Mais l’un de ses plus beaux souvenirs reste le Tour de France 2014, durant lequel il officie en tant que skipper sur un M34, un lesté de l’association Bienne-Voile.

Une saison en équipe

Cette saison, le double vainqueur du Championnat des Trois-Lacs (2007-2008) en laser disputera notamment la Rolex Fastnet Race (à huit sur le M34), course mythique se déroulant en Angleterre. «Les cinq jours du Léman» reste cependant son défi principal. Il s’agira de sa quatrième participation à la plus longue course en eau fermée et sans assistance d’Europe. A deux sur le Surprise, bateau sur lequel il s’entraîne tous les mercredis soir, mais qui se pilote normalement à quatre.

Nouveauté cette saison, la «Swiss sailing league». Inspirée du football, cette ligue sera à terme composée de deux groupes: «Super League» et «Challenge League». Navigant tous sur des bateaux identiques, le but de cette compétition est de désigner le meilleur club de voile de Suisse, les premiers représenteront le pays à une échelle européenne. Le jeune Neuvevillois représentera La Bordée de Tribord avec ses coéquipiers.

Parents, directeurs ou maîtres d’apprentissage: tous lui ont laissé du temps pour progresser sur l’eau. «Tant que mes résultats scolaires étaient bons, ils étaient d’accord de me laisser faire de la voile», commente  le détenteur d’un CFC en construction navale. Yann Burkhalter est d’ailleurs retourné dans l’entreprise de Colombier qui l’a formé. Un salaire à l’heure et la possibilité de naviguer comme bon lui semble lui permettent de pouvoir s’épanouir pleinement.

Du point de vue strictement sportif, il est entouré des membres de la Bordée de Tribord et de l’association Bienne-Voile. Parmi eux, sa sœur Fabienne, également navigatrice, l’épaule dans un projet audacieux, la Mini Transat 2017, soit la traversée de l’Atlantique (7450 km entre Douarnenez et Pointe-à-Pitre en solitaire). «J’ai participé à la Translémanique en solitaire l’an dernier et cela m’a bien plu», explique Yann Burkhalter.
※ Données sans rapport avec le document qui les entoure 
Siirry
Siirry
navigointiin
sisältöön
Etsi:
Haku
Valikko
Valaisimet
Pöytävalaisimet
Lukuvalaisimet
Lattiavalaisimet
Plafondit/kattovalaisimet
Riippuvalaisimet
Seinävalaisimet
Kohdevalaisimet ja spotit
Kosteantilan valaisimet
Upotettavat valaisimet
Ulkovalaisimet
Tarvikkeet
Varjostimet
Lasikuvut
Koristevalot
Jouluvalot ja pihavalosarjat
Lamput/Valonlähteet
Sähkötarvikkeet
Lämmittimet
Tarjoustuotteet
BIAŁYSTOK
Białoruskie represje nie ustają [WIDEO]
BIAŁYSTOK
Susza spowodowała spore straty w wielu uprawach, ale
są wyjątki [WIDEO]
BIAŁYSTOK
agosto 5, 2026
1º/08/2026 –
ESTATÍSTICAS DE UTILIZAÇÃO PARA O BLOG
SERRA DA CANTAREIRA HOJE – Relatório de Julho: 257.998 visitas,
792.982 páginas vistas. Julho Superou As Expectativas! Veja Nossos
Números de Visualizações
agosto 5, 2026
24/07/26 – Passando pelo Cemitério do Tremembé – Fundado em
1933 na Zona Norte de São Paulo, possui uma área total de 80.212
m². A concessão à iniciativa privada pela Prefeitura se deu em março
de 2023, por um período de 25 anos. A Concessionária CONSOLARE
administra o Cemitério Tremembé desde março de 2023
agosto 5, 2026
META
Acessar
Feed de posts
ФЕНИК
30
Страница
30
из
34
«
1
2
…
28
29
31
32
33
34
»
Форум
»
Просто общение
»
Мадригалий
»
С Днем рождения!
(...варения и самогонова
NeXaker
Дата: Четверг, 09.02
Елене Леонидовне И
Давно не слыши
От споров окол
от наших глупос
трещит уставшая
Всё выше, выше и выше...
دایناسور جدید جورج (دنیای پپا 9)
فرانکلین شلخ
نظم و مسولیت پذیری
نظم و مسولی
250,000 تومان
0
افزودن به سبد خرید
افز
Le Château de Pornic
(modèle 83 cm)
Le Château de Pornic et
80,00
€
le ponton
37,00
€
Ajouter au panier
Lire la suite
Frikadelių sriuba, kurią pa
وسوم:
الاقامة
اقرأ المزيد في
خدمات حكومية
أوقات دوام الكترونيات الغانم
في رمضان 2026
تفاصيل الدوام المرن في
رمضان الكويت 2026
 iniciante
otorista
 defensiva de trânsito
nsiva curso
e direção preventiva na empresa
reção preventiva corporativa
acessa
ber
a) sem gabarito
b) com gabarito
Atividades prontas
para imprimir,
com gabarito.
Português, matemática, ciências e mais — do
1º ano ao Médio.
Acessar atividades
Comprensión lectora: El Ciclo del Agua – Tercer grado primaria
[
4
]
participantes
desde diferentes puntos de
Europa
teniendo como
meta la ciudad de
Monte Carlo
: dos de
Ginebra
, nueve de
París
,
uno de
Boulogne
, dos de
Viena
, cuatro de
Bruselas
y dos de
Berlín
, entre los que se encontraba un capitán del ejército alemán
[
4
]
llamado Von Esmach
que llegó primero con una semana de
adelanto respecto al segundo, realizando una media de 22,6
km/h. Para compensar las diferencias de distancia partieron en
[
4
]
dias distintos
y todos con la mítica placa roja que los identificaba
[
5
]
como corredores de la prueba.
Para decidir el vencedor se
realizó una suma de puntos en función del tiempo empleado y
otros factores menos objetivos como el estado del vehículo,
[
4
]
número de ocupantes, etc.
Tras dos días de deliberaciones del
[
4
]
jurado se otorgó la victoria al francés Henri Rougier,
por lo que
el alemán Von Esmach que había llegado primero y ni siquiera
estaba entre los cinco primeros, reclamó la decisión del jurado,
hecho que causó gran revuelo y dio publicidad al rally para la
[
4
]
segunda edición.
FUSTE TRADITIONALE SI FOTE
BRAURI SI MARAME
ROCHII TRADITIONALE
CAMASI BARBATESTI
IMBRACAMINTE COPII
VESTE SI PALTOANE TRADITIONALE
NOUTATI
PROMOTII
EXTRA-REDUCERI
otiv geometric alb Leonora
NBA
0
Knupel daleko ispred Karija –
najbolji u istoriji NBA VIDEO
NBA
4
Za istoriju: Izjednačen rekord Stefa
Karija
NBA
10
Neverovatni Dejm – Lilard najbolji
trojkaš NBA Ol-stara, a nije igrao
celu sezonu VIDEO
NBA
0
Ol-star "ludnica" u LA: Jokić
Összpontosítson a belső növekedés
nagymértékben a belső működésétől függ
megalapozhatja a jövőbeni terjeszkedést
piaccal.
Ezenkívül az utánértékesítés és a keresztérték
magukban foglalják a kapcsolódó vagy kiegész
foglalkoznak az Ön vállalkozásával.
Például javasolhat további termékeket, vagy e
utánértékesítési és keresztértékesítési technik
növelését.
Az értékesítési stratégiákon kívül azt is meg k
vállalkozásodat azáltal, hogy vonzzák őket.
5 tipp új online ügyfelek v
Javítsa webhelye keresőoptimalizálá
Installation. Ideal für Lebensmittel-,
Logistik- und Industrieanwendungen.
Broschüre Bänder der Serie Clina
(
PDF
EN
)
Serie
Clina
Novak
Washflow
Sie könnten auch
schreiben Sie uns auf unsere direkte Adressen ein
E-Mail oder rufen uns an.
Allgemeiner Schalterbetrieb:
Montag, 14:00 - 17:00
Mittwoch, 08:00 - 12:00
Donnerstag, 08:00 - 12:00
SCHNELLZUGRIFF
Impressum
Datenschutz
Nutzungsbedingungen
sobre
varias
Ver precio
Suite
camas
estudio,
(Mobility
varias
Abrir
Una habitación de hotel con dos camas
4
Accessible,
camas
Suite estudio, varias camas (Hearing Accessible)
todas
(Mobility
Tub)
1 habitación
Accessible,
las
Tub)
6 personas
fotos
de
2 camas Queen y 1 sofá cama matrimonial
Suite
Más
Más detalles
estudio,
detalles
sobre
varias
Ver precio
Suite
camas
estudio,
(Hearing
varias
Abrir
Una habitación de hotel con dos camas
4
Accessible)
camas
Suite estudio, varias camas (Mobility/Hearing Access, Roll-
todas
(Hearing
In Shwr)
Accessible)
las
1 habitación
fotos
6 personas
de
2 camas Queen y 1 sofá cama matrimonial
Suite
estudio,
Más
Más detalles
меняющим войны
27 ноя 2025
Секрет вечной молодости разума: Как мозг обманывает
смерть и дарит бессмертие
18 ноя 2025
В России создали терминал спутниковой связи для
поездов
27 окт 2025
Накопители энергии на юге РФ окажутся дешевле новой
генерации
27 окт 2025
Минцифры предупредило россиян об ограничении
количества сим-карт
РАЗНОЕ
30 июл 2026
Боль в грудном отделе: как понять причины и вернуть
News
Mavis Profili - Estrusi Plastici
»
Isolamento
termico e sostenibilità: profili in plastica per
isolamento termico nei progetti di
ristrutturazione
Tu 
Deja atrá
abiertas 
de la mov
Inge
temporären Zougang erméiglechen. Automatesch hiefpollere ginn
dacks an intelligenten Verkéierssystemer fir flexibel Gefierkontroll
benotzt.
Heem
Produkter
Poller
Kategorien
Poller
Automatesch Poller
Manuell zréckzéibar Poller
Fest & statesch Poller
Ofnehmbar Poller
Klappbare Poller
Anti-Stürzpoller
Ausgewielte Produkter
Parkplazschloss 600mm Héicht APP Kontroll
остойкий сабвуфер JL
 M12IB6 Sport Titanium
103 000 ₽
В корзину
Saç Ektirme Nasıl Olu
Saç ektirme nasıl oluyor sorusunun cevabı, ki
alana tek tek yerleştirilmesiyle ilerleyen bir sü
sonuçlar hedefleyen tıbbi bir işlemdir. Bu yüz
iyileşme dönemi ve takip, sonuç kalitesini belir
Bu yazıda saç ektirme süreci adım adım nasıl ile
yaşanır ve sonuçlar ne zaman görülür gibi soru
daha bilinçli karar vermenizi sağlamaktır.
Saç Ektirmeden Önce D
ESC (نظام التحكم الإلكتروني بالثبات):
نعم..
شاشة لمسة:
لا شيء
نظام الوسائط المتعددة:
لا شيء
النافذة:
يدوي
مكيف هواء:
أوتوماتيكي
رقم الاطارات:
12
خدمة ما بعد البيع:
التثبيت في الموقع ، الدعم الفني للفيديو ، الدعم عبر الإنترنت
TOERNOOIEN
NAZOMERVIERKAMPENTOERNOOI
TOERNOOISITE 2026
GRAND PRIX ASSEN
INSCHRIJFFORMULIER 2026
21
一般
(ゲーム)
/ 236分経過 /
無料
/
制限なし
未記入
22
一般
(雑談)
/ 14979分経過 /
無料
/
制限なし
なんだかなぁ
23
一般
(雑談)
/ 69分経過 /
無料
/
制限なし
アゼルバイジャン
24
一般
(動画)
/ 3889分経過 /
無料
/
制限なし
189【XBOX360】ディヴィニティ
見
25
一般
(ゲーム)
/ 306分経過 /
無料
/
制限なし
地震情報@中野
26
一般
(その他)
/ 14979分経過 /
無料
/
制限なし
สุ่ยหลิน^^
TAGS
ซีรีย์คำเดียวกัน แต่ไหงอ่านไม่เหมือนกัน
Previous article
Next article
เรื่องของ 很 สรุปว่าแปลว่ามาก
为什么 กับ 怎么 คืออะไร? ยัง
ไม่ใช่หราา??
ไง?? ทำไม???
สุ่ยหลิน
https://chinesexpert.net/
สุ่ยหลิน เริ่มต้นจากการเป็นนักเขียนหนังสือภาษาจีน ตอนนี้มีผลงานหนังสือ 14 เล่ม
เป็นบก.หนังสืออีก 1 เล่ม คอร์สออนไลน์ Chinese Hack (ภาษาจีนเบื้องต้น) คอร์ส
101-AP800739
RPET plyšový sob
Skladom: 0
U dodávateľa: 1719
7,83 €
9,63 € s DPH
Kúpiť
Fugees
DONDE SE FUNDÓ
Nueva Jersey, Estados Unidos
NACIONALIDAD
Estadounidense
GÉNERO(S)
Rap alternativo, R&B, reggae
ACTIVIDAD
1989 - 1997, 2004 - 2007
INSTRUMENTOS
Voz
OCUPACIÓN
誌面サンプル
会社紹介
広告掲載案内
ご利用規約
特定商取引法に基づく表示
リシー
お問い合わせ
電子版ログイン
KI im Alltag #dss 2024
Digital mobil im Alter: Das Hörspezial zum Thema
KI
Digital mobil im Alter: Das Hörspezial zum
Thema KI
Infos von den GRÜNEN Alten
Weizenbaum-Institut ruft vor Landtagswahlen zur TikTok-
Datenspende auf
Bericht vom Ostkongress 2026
Le problème? Participer à la Mini Transat coûte plusieurs centaines de milliers de francs. Entre l’achat du bateau, l’entretien et divers frais, il ne pourra pas y participer sans sponsors.

La voile en trois mots

Bateaux Il existe différents types de bateaux. Toujours plus grands, toujours plus lourds et toujours plus chers. En monocoques, on commencera par des optimistes (seul, environ 5000 fr.), puis des lasers (seul, env. 10 000 fr.) pour passer ensuite à des lestés.
 Il s’agit de voiliers plus lourds, auxquels du lest a été ajouté.

Bienne-Voile possède deux lestés, un Surprise (équipe de quatre, env. 60 000 fr.) et un M34 (équipe de huit, env. 200 000 fr.). Les multicoques (catamarans, trimarans) sont évidemment encore plus grands et encore plus chers.

Onéreux Les différents équipements spécifiques à la voile coûtent cher. Plusieurs milliers de francs sont nécessaires chaque année pour les habits et le matériel de sécurité que chaque navigateur doit se procurer. A cela viennent s’ajouter les cotisations, les frais de déplacement et de participation aux différentes compétitions.

Manque de soutien  Les infrastructures mises à disposition pour la voile en Suisse restent limitées. En optimiste et en laser, deux bateaux utilisés par les juniors, les meilleurs éléments du pays disposent de moyens supplémentaires grâce à l’équipe de Suisse. Mais par la suite, c’est un peu chacun pour soi. Difficile pour un sport dont les plus grandes courses sont en haute mer.